Task brief>
For each line in the records that contains "programming", make a copy.

··· Records to process ···

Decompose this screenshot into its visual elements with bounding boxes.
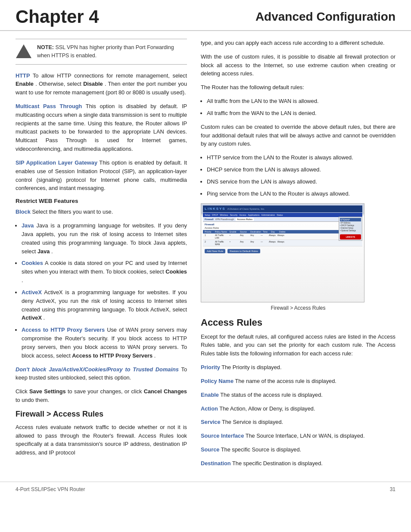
ss-r1-time: — — [261, 234, 267, 239]
policy-name-term: Policy Name — [201, 378, 234, 384]
save-para: Click Save Settings to save your changes… — [16, 387, 187, 404]
ss-r1-dest: Any — [250, 234, 259, 239]
firewall-body-text: Access rules evaluate network traffic to… — [16, 424, 187, 456]
service-body: The Service is displayed. — [222, 419, 283, 425]
list-item: HTTP service from the LAN to the Router … — [207, 153, 395, 162]
ss-col-enable: Enable — [230, 230, 238, 233]
activex-end: . — [44, 314, 45, 321]
ss-r2-dest: Any — [250, 240, 259, 246]
note-content: NOTE: SSL VPN has higher priority than P… — [37, 44, 187, 60]
ss-col-time: Time — [263, 230, 269, 233]
list-item: DNS service from the LAN is always allow… — [207, 177, 395, 186]
firewall-heading: Firewall > Access Rules — [16, 410, 187, 419]
multicast-para: Multicast Pass Through This option is di… — [16, 102, 187, 153]
ss-nav-dhcp: DHCP — [212, 214, 218, 216]
ss-sidebar-content: • IP Address • DHCP Settings • Internet … — [340, 222, 361, 233]
right-intro: type, and you can apply each access rule… — [201, 39, 395, 47]
ss-r2-enable: • — [230, 240, 238, 246]
service-term: Service — [201, 419, 221, 425]
list-item: All traffic from the LAN to the WAN is a… — [207, 97, 395, 106]
right-column: type, and you can apply each access rule… — [196, 39, 395, 473]
ss-linksys-badge: LINKSYS — [340, 234, 361, 240]
field-service: Service The Service is displayed. — [201, 418, 395, 426]
dont-block-term: Don't block Java/ActiveX/Cookies/Proxy t… — [16, 366, 179, 373]
proxy-term: Access to HTTP Proxy Servers — [22, 327, 105, 333]
enable-term: Enable — [201, 392, 219, 398]
block-body: Select the filters you want to use. — [32, 208, 113, 215]
ss-restore-button[interactable]: Restore to Default Rules — [227, 249, 260, 253]
field-source-interface: Source Interface The Source Interface, L… — [201, 432, 395, 440]
ss-tab-firewall: Firewall — [205, 218, 213, 221]
activex-body: ActiveX is a programming language for we… — [22, 289, 187, 313]
cookies-term: Cookies — [22, 260, 43, 266]
source-body: The specific Source is displayed. — [221, 446, 301, 453]
ss-linksys-logo: LINKSYS — [205, 207, 226, 211]
restrict-heading: Restrict WEB Features — [16, 198, 187, 204]
firewall-body: Access rules evaluate network traffic to… — [16, 423, 187, 457]
ss-r2-time: — — [261, 240, 267, 246]
ss-col-dest: Destination — [250, 230, 261, 233]
chapter-title: Chapter 4 — [16, 8, 99, 26]
ss-nav-status: Status — [277, 214, 283, 216]
ss-add-button[interactable]: Add New Rule — [205, 249, 225, 253]
http-term: HTTP — [16, 72, 30, 79]
cancel-bold: Cancel Changes — [144, 388, 187, 395]
save-bold: Save Settings — [29, 388, 66, 395]
ss-logo-sub: A Division of Cisco Systems, Inc. — [227, 208, 265, 210]
ss-r2-source: Any — [240, 240, 249, 246]
page-footer: 4-Port SSL/IPSec VPN Router 31 — [0, 482, 411, 497]
note-body: SSL VPN has higher priority than Port Fo… — [37, 44, 174, 59]
ss-col-day: Day — [271, 230, 277, 233]
default-rules-list: All traffic from the LAN to the WAN is a… — [207, 97, 395, 118]
destination-body: The specific Destination is displayed. — [232, 460, 323, 467]
java-bold: Java — [37, 248, 50, 255]
field-action: Action The Action, Allow or Deny, is dis… — [201, 404, 395, 413]
destination-term: Destination — [201, 460, 231, 467]
cookies-bold: Cookies — [165, 268, 187, 275]
block-para: Block Select the filters you want to use… — [16, 208, 187, 216]
activex-term: ActiveX — [22, 289, 42, 296]
field-priority: Priority The Priority is displayed. — [201, 363, 395, 372]
ss-r1-day: Always — [269, 234, 276, 239]
ss-r2-delete: Always — [277, 240, 361, 246]
field-destination: Destination The specific Destination is … — [201, 459, 395, 468]
save-end: to undo them. — [16, 397, 49, 403]
http-disable: Disable — [83, 81, 103, 87]
multicast-term: Multicast Pass Through — [16, 103, 82, 109]
section-title: Advanced Configuration — [255, 8, 395, 24]
sip-para: SIP Application Layer Gateway This optio… — [16, 159, 187, 193]
source-interface-term: Source Interface — [201, 432, 244, 439]
source-term: Source — [201, 446, 219, 453]
http-body: To allow HTTP connections for remote man… — [33, 72, 187, 79]
warning-icon — [16, 44, 31, 58]
ss-r2-priority: 2 — [205, 240, 213, 246]
java-term: Java — [22, 222, 34, 229]
list-item: Java Java is a programming language for … — [22, 221, 187, 255]
list-item: Cookies A cookie is data stored on your … — [22, 259, 187, 284]
cookies-end: . — [22, 277, 23, 283]
policy-name-body: The name of the access rule is displayed… — [235, 378, 336, 384]
page-header: Chapter 4 Advanced Configuration — [0, 0, 411, 31]
ss-nav-access: Access — [239, 214, 246, 216]
access-rules-heading: Access Rules — [201, 317, 395, 328]
left-column: NOTE: SSL VPN has higher priority than P… — [16, 39, 196, 473]
content-area: NOTE: SSL VPN has higher priority than P… — [0, 39, 411, 473]
ss-button-row: Add New Rule Restore to Default Rules — [203, 247, 362, 255]
ss-header-bar: LINKSYS A Division of Cisco Systems, Inc… — [203, 205, 362, 212]
dont-block-para: Don't block Java/ActiveX/Cookies/Proxy t… — [16, 365, 187, 383]
java-end: . — [51, 248, 53, 255]
cookies-body: A cookie is data stored on your PC and u… — [22, 260, 187, 275]
screenshot-box: LINKSYS A Division of Cisco Systems, Inc… — [201, 203, 364, 302]
ss-col-priority: Priority — [205, 230, 213, 233]
http-para: HTTP To allow HTTP connections for remot… — [16, 72, 187, 97]
footer-product: 4-Port SSL/IPSec VPN Router — [16, 486, 85, 492]
footer-page: 31 — [390, 486, 395, 492]
field-enable: Enable The status of the access rule is … — [201, 391, 395, 399]
proxy-end: . — [154, 352, 156, 359]
ss-r2-day: Always — [269, 240, 276, 246]
ss-col-source: Source — [240, 230, 249, 233]
ss-tab-access: Access Rules — [236, 218, 254, 221]
ss-nav-admin: Administration — [262, 214, 275, 216]
ss-nav-apps: Applications — [248, 214, 260, 216]
ss-r1-name: All Traffic LAN — [215, 234, 228, 239]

···

Solution below>
activex-body: ActiveX is a programming language for we… — [22, 289, 187, 313]
list-item: Java Java is a programming language for … — [22, 221, 187, 255]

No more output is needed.